Non à la déchéance de nationalité

Le Conseil des ministres du 23 décembre dernier a réaffirmé l’engagement du Président de la République pris devant le Congrès le 16 novembre dernier et visant à inscrire le principe de déchéance de nationalité pour les binationaux nés français participant d’un acte de terrorisme. Plutôt que d’annoncer cette mesure, il aurait été sans doute préférable de proposer un débat sur ce principe qui manifestement ne règle rien et jette l’opprobre sur la binationalité en général.

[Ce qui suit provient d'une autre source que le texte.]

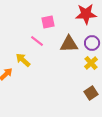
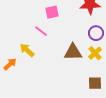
brown triangle: (69, 44) -> (73, 52), moved
brown square: (91, 93) -> (95, 83), turned 32

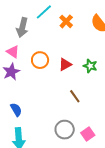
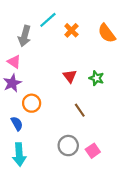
orange circle: (40, 60) -> (32, 103), moved
red triangle: (65, 64) -> (70, 76), turned -40

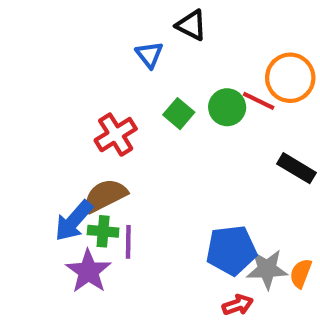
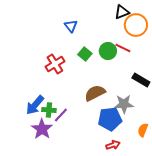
black triangle: (191, 25) -> (122, 12), moved, turned -49
orange circle: (290, 78) -> (136, 25), moved
brown semicircle: (105, 196) -> (95, 93), moved
purple line: (128, 242) -> (61, 115), turned 42
gray star: (267, 269) -> (124, 104), moved

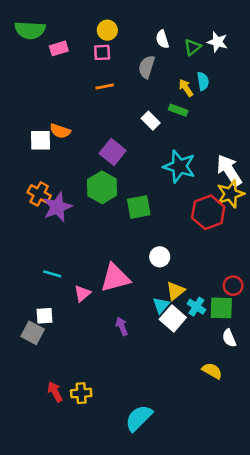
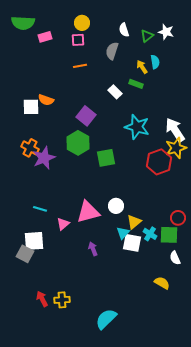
white circle: (160, 257) -> (116, 206), moved
white square: (44, 316) -> (34, 241), size x1.5
white square: (173, 318) -> (132, 243), turned -30

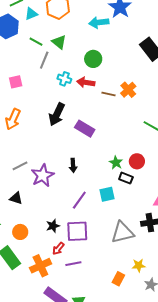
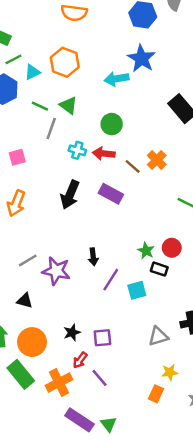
brown line: (109, 94) -> (133, 166), turned 32
purple rectangle: (85, 129) -> (111, 194), moved
purple star: (43, 175) -> (56, 271), turned -30
purple line: (79, 200) -> (111, 280), moved
purple square: (77, 231) -> (102, 338), size x0.7
orange circle: (20, 232) -> (32, 342), size x1.5
gray triangle: (122, 232) -> (158, 336), size x0.7
purple line: (73, 264) -> (100, 378), turned 63
yellow star: (139, 265) -> (170, 372), moved

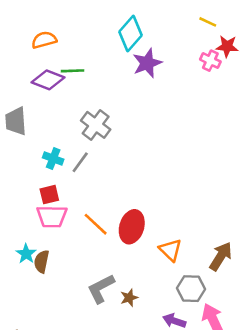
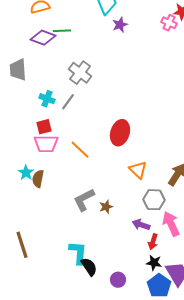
purple star: (147, 63) -> (120, 25), size x0.7
red ellipse: (132, 227) -> (120, 133), moved

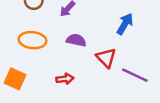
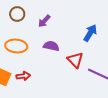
red arrow: (65, 79) -> (23, 76), moved

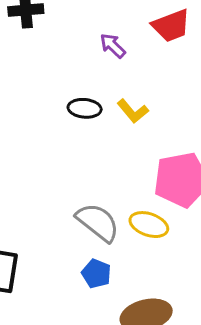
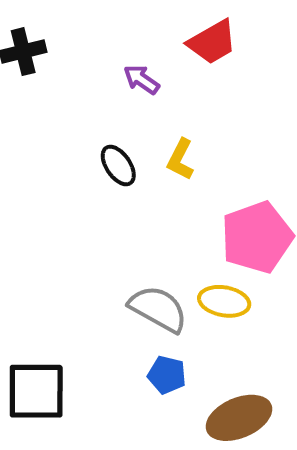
black ellipse: (85, 108) -> (118, 165), turned 60
yellow L-shape: (133, 111) -> (180, 159), turned 76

Je m’étais déjà insurgé contre cette posture lors de l’examen de la proposition de loi de Philippe Meunier sur l’indignité nationale et la déchéance pour actes terroristes le 2 avril dernier. Voici ce que je déclarais lors de la discussion générale de cette proposition de loi : « L’article 1er vise à inscrire dans le code civil la révocation de nationalité française à tout individu arrêté ou identifié portant les armes contre l’armée, la police ou un civil français à condition qu’il possède une autre nationalité.



La résurgence d’organisations terroristes transnationales et la multiplication de crimes terroristes ont entraîné ces dernières années dans plusieurs États, un débat sur la déchéance ou la perte de nationalité afin de lutter contre le terrorisme. Il est tout de même édifiant de constater que malgré un clivage entre conservateurs et libéraux sur la notion même de citoyenneté comme droit ou comme privilège, seuls le Royaume-Uni et le Canada sont effectivement passés aux actes en mettant en œuvre des dispositions aussi restrictives que celles qui sont proposées par cette proposition de loi.

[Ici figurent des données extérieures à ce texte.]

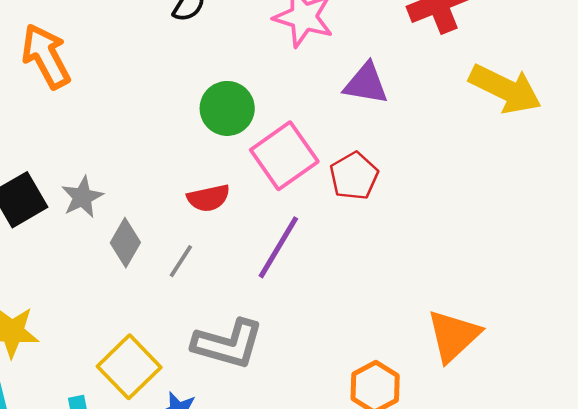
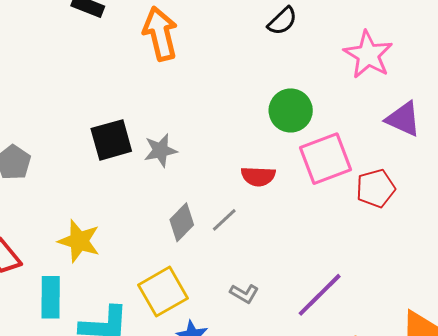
gray diamond: (125, 243) -> (182, 222), moved
purple line: (278, 247) -> (320, 295), moved
gray L-shape: (228, 344) -> (244, 294), size x0.5

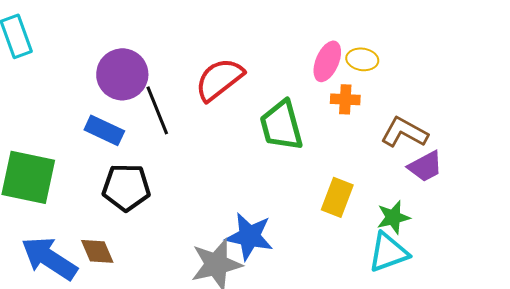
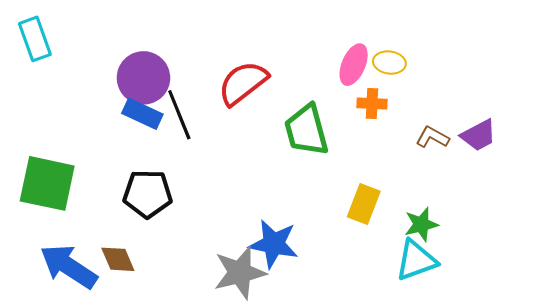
blue rectangle: (104, 130) -> (142, 114), moved
brown L-shape: (404, 132) -> (432, 137), size x0.7
purple trapezoid: (425, 166) -> (479, 135), moved

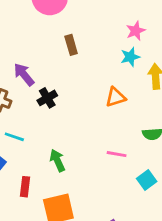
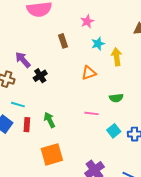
pink star: (136, 31) -> (87, 21), moved
brown rectangle: (71, 45) -> (63, 41), moved
red rectangle: (25, 187) -> (27, 125), moved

 Le gouvernement canadien a défendu que le retrait de la nationalité avait aussi pour but, concomitamment à l’impératif de sécurité publique de renforcer le principe de citoyenneté, ce qui au contraire a plutôt pour objectif de dénaturer l’irrévocabilité du statut de citoyen par rapport à celui plus éphémère de résident permanent.

Par ailleurs, en tant que député d’une circonscription dans laquelle nombre de nos concitoyens sont binationaux, je suis particulièrement choqué par cette disposition qui fait implicitement une distinction entre les Français.

Le second article vise à réintroduire dans notre droit un crime « d’indignité nationale » constitué des mêmes actes pour les personnes auxquelles la nationalité française ne peut pas être retirée car elles n’en ont pas d’autre.

Cette disposition de la proposition de loi fait explicitement référence au crime d’indignité nationale instaurée par l’ordonnance du 26 août 1944 afin de condamner les actes de collaboration active des Français avec l’ennemi. Cette référence historique, vous l’avez rappelé, madame la secrétaire d’État, est non seulement anachronique, mais inopportune sachant que l’indignité ne peut avoir la même résonance dans un État de droit dans lequel les lois respectent les principes républicains par rapport à une période où précisément le législateur avait souhaité marquer sa différence avec le gouvernement de Vichy.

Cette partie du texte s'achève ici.